(Stored data entries)
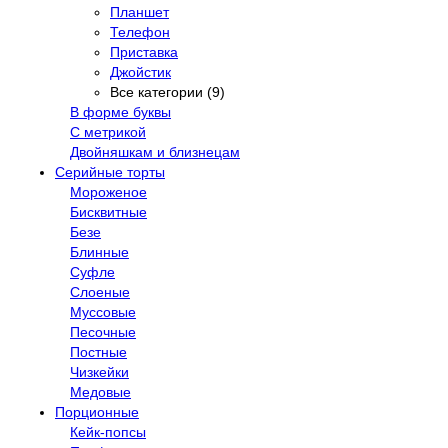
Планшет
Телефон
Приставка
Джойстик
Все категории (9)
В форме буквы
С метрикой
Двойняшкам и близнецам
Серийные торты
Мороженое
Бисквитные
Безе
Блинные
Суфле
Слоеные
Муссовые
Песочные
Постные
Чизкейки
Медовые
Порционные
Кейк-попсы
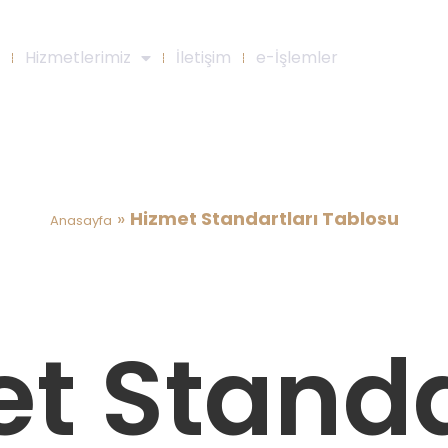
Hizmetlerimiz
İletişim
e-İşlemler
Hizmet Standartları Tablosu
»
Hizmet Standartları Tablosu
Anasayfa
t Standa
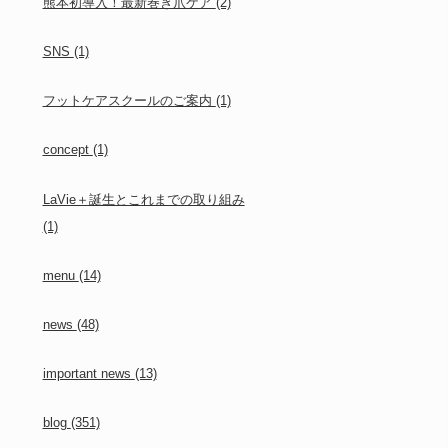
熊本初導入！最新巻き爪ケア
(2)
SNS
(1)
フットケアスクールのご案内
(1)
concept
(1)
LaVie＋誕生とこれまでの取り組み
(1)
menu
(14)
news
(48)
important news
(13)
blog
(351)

Task directions: From the line containing "Hizmetlerimiz" down to the last line of the data above, transcribe exactly those lines and no others; omit the pictures.

Reply:
Hizmetlerimiz
İletişim
e-İşlemler
Hizmet Standartları Tablosu
»
Hizmet Standartları Tablosu
Anasayfa
t Standa
熊本初導入！最新巻き爪ケア
(2)
SNS
(1)
フットケアスクールのご案内
(1)
concept
(1)
LaVie＋誕生とこれまでの取り組み
(1)
menu
(14)
news
(48)
important news
(13)
blog
(351)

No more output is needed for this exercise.